Re: [PATCH 2/4] crypto: rockchip: Add RK356x/RK3588 cryptographic offloader driver

Devicetree
 help / color / mirror / Atom feed

From: sashiko-bot@kernel.org
To: "Dawid Olesinski" <dawidro@gmail.com>
Cc: devicetree@vger.kernel.org, conor+dt@kernel.org, robh@kernel.org
Subject: Re: [PATCH 2/4] crypto: rockchip: Add RK356x/RK3588 cryptographic offloader driver
Date: Sat, 30 May 2026 16:34:47 +0000	[thread overview]
Message-ID: <20260530163448.9B6391F00898@smtp.kernel.org> (raw)
In-Reply-To: <20260530160704.3453555-3-dawidro@gmail.com>

Thank you for your contribution! Sashiko AI review found 9 potential issue(s) to consider:
- [High] Kconfig selects a non-existent symbol `CRYPTO_SM3_GENERIC`.
- [High] Incorrect IV offset calculation uses full scatterlist element capacity instead of the processed length, causing out-of-bounds reads and breaking cipher chaining.
- [High] The shared interrupt handler accesses hardware unconditionally without verifying PM state, causing fatal aborts.
- [High] Device removal cancels pending autosuspend timers without explicitly suspending the hardware, leading to permanent clock and power leakage.
- [High] Algorithm registration copies templates blindly without generating unique `cra_driver_name`s, preventing multi-instance probing.
- [High] A race condition between DMA timeout handling and delayed interrupts can cause spurious completions and memory corruption.
- [High] Hardware descriptors and parameters are assigned using CPU-native integers instead of fixed-endian types, breaking the driver on big-endian architectures.
- [High] 64-bit DMA addresses are silently truncated to 32 bits, risking memory corruption on systems with >4GB of RAM.
- [Medium] Algorithm fallback statistics are updated without atomics in highly concurrent code paths, leading to data races.
--

commit a4f5122cb83b084e2414510f88a5efed52b14807
Author: Dawid Olesinski <dawidro@gmail.com>

crypto: rockchip: Add RK356x/RK3588 cryptographic offloader driver

This commit adds a driver for the second-generation Rockchip cryptographic
hardware accelerator found on RK3568 and RK3588 SoCs. It provides hardware
acceleration for symmetric block ciphers and hashing functions.

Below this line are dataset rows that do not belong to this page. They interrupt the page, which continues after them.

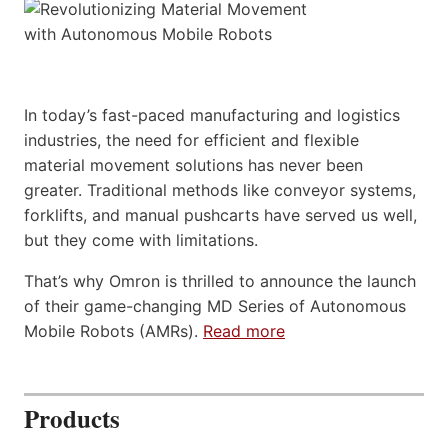
In today’s fast-paced manufacturing and logistics
industries, the need for efficient and flexible
material movement solutions has never been
greater. Traditional methods like conveyor systems,
forklifts, and manual pushcarts have served us well,
but they come with limitations.
That’s why Omron is thrilled to announce the launch
of their game-changing MD Series of Autonomous
Mobile Robots (AMRs).
Read more
Products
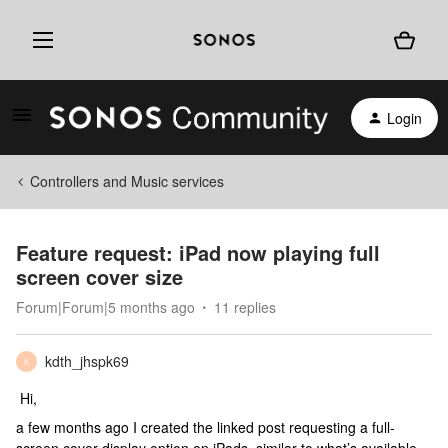
Login
Controllers and Music services
Feature request: iPad now playing full
screen cover size
Forum|Forum|5 months ago
11 replies
kdth_jhspk69
K
Hi,
a few months ago I created the linked post requesting a full-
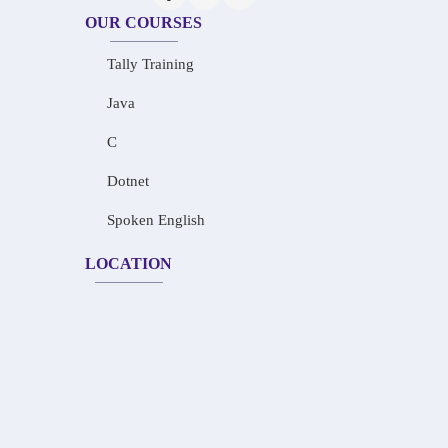
OUR COURSES
Tally Training
Java
C
Dotnet
Spoken English
LOCATION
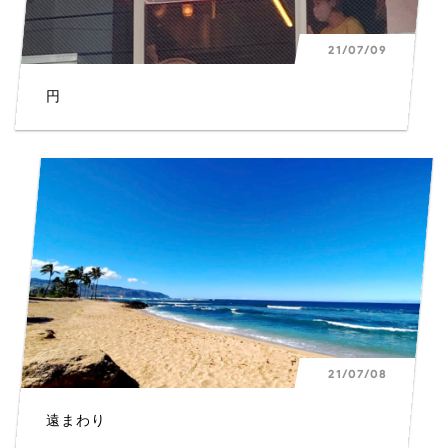
21/07/09
円
L
21/07/08
遠まわり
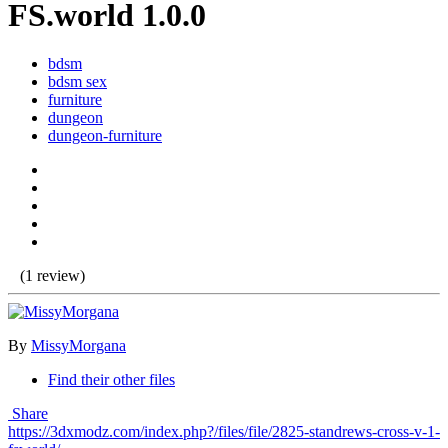
FS.world 1.0.0
bdsm
bdsm sex
furniture
dungeon
dungeon-furniture
(1 review)
By
MissyMorgana
Find their other files
Share
https://3dxmodz.com/index.php?/files/file/2825-standrews-cross-v-1-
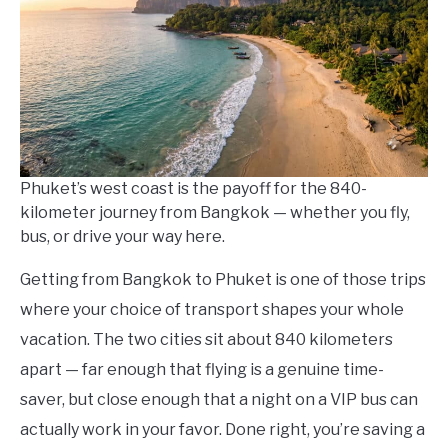
in
Thailand
Travel
Guides
Phuket’s west coast is the payoff for the 840-
kilometer journey from Bangkok — whether you fly,
bus, or drive your way here.
Getting from Bangkok to Phuket is one of those trips
where your choice of transport shapes your whole
vacation. The two cities sit about 840 kilometers
apart — far enough that flying is a genuine time-
saver, but close enough that a night on a VIP bus can
actually work in your favor. Done right, you’re saving a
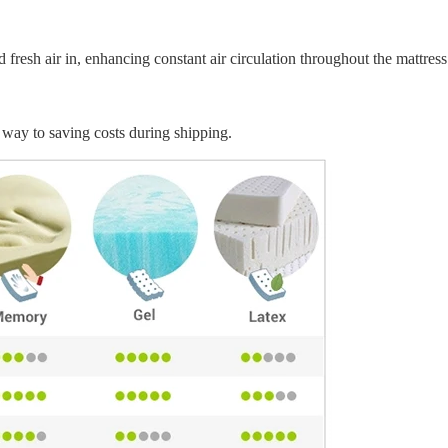
fresh air in, enhancing constant air circulation throughout the mattress
way to saving costs during shipping.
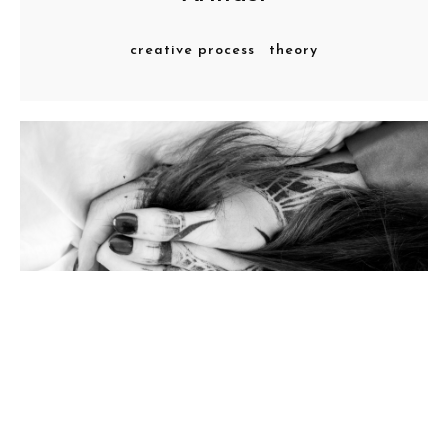
creative process
theory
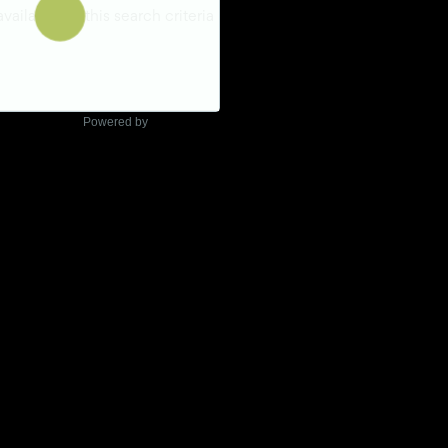
Powered by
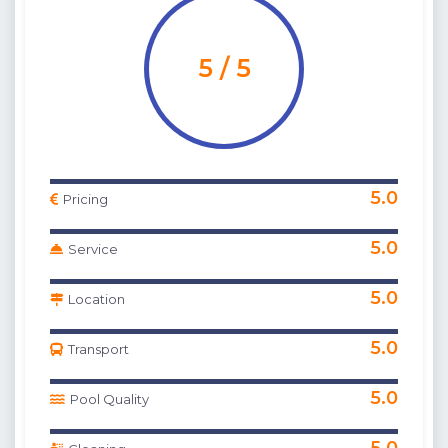
5 / 5
5.0
Pricing
5.0
Service
5.0
Location
5.0
Transport
5.0
Pool Quality
5.0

> diff --git a/drivers/crypto/Kconfig b/drivers/crypto/Kconfig
> index d23b58b81ca34..47a891593814a 100644
> --- a/drivers/crypto/Kconfig
> +++ b/drivers/crypto/Kconfig
[ ... ]
> @@ -709,6 +709,39 @@ config CRYPTO_DEV_ROCKCHIP_DEBUG
>  	  This will create /sys/kernel/debug/rk3288_crypto/stats for displaying
>  	  the number of requests per algorithm and other internal stats.
>  
> +config CRYPTO_DEV_ROCKCHIP2
> +	tristate "Rockchip's cryptographic offloader"
> +	depends on OF && ARCH_ROCKCHIP
> +	depends on PM
> +	select CRYPTO_ECB
> +	select CRYPTO_CBC
> +	select CRYPTO_AES
> +	select CRYPTO_MD5
> +	select CRYPTO_SHA1
> +	select CRYPTO_SHA256
> +	select CRYPTO_SHA512
> +	select CRYPTO_SM3_GENERIC

[Severity: High]
Does this select a nonexistent config symbol? The symbol CRYPTO_SM3_GENERIC
does not seem to exist in the kernel tree (the correct symbol is
CRYPTO_SM3).

Selecting a nonexistent symbol is silently ignored by Kconfig, potentially
leaving the generic SM3 algorithm disabled. Since the driver unconditionally
attempts to allocate a fallback for sm3 in rk2_hash_init_tfm(), could this
cause runtime allocation failures and prevent the hashing algorithm from
instantiating?

> diff --git a/drivers/crypto/rockchip/rk2_crypto.c b/drivers/crypto/rockchip/rk2_crypto.c
> new file mode 100644
> index 0000000000000..df7dab4d7ca0b
> --- /dev/null
> +++ b/drivers/crypto/rockchip/rk2_crypto.c
[ ... ]
> +static int rk2_crypto_pm_suspend(struct device *dev)
> +{
> +	struct rk2_crypto_dev *rkdev = dev_get_drvdata(dev);
> +
> +	reset_control_assert(rkdev->rst);
> +	udelay(10);
> +	clk_bulk_disable_unprepare(rkdev->num_clks, rkdev->clks);
> +
> +	return 0;
> +}

[Severity: High]
Should this suspend path call synchronize_irq() before gating the clocks?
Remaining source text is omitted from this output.